Realtime Software Synthesis for Psychoacoustic Experiments

David S. Sullivan Jr., Stephan Moore, and Ichiro Fujinaga

Computer Music Department sullivan@peabody.jhu.edu
The Peabody Institute of the Johns Hopkins University stephan@peabody.jhu.edu
One East Mount Vernon Place ich@peabody.jhu.edu
Baltimore MD 21202 U.S.A.

Abstract

New realtime sound synthesis software will allow psychoacoustic researchers to efficiently design and implement sophisticated test instruments that involve realtime interactivity with test subjects. Such interaction in psychoacoustic experiments has historically been constrained by the same limitations affecting realtime sound synthesis. A new model for sound synthesis, made possible through recent advances in computer hardware, supports software that synthesizes CD-quality audio in realtime and can base this synthesis on realtime user interactivity. We demonstrate this new software-based model in experimental settings, and discuss its nature and abilities.

Because of the large amount of information required to describe CD-quality sound, and the time-sensitive nature of sound production, synthesis software for personal computers has not been primarily designed to perform realtime sound synthesis. Continuous data have not been easy to incorporate into current or subsequent stimuli. These limitations have made multiple pieces of equipment necessary in most setups. In the new realtime software synthesis model, all input, sound synthesis, and output are controlled by one device.

Because of recent advances in processor power and standard memory configurations, realtime synthesis has become practical, and engineers are now designing for it. Three new examples of realtime synthesis software are SuperCollider, MSP, and Pd (Pure Data). These applications have the advantage of combining great processor power with a highly configurable user interface, and can accomplish complex manipulation of sound in realtime. The combination of powerful, relatively low-priced computers with this new software makes possible a degree of control and flexibility not previously available to most researchers.
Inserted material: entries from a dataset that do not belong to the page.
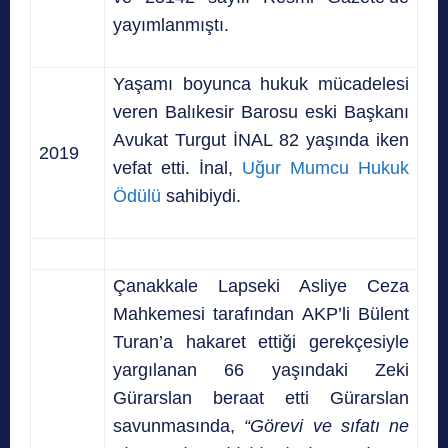
yayımlanmıştı.
Yaşamı boyunca hukuk mücadelesi
veren Balıkesir Barosu eski Başkanı
Avukat Turgut İNAL 82 yaşında iken
2019
vefat etti. İnal,
Uğur Mumcu Hukuk
Ödülü
sahibiydi.
Çanakkale Lapseki Asliye Ceza
Mahkemesi tarafından AKP’li Bülent
Turan’a hakaret ettiği gerekçesiyle
yargılanan 66 yaşındaki Zeki
Gürarslan beraat etti Gürarslan
savunmasında,
“Görevi ve sıfatı ne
While experimenters are given new tools with these packages, the presence of these instruments as software on a computer facilitates integration of standard experimental techniques. With these new tools, researchers will have access to a new degree of flexibility and precision, enabling them to create more subtle and replicable test instruments that can interact with subjects in realtime.

Overview

New realtime sound synthesis software will allow psychoacoustic researchers to efficiently design and implement sophisticated test instruments that involve realtime interactivity with test subjects. Such interaction in psychoacoustic experiments has historically been constrained by the same limitations affecting realtime sound synthesis. A new model for sound synthesis, made possible through recent advances in computer hardware, supports software that synthesizes CD-quality audio in realtime and can base this synthesis on realtime user interactivity. We demonstrate this new software-based model in experimental settings, and discuss its nature and abilities.

Because of the large amount of information required to describe CD-quality sound and the time-sensitive nature of sound production, synthesis software for personal computers has not been primarily designed to perform realtime sound synthesis. Continuous data have not been easy to incorporate into current or subsequent stimuli. These limitations have made multiple pieces of equipment necessary in most setups. In the new realtime software synthesis model, all input, sound synthesis, and output are controlled by one device.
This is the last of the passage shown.